Another interesting attempt to increase enzyme synergism and compare enzyme paradigms was reported recently in the form of multifunctional enzyme conjugates
[24, 25]. These authors observed an increase in degradation of natural substrates, upon fusing two or three complementary xylan-degrading activities (xylanase, arabinofuranosidase and xylosidase) into the same polypeptide chain. Other multifunctional enzyme chimeras have been created successfully and revealed promising combined activities
Nevertheless, comparison between the three major enzyme paradigms has not been reported in the literature. In this communication, we describe the use of the well-characterized cellulolytic system of Thermobifida fusca as a model to compare the performance of the three enzyme paradigms. T. fusca possesses a limited set of only six cellulases and does not produce multifunctional enzymes. It thus represents an excellent system to prepare a variety of free and complexed cellulase systems, using the catalytic modules derived from this bacterium. In previous studies
[16, 18, 19, 21, 22], we have employed synthetic biology approaches to compare both free T. fusca enzymes and their respective engineered designer cellulosomes. One advantage of the T. fusca system is that even though its enzymes are not cellulosomal, a dockerin module can be readily grafted onto the parent enzyme by replacing the native CBM; the chimaeric enzyme can then be assembled into a complementary scaffoldin to form a designer cellulosome.

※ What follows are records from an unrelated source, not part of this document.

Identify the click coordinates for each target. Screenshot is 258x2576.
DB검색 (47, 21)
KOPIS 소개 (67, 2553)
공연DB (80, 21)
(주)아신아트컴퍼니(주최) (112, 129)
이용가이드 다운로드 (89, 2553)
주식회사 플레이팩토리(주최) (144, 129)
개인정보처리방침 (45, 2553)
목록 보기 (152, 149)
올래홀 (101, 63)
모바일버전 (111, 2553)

In the present study, we compared the combined synergistic action of two T. fusca cellulases: (i) in their free state (the wild-type system), (ii) as bifunctional enzymes in a single polypeptide chain (i.e., to mimic the natural multifunctional cellulase-cellulase system) and (iii) as dockerin-bearing enzymes attached to a scaffoldin in the cellulosomal mode. In a related work
, a designer cellulosome composed of two T. fusca cellulases (endoglucanase Cel5A and exoglucanase Cel48A) converted to the cellulosomal mode was demonstrated to be more efficient in degrading the crystalline cellulose substrate compared to a mixture of the respective wild-type enzymes. The same two cellulases were therefore selected to further compare their performance as bifunctional enzymes.

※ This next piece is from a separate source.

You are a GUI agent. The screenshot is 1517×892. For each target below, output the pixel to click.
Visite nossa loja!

This report describes a set of bifunctional enzymes produced by gene fusion of catalytic modules together with one or two CBMs. The Cel48A exoglucanase and the Cel5A endoglucanase from T. fusca were combined to produce diverse geometrical arrangements, and the resulting chimeras were tested for their activity on microcrystalline cellulose. The results were compared to the parallel action of the two wild-type enzymes and the corresponding designer cellulosome bearing the converted dockerin-containing chimaeras (b-48A and f-5A).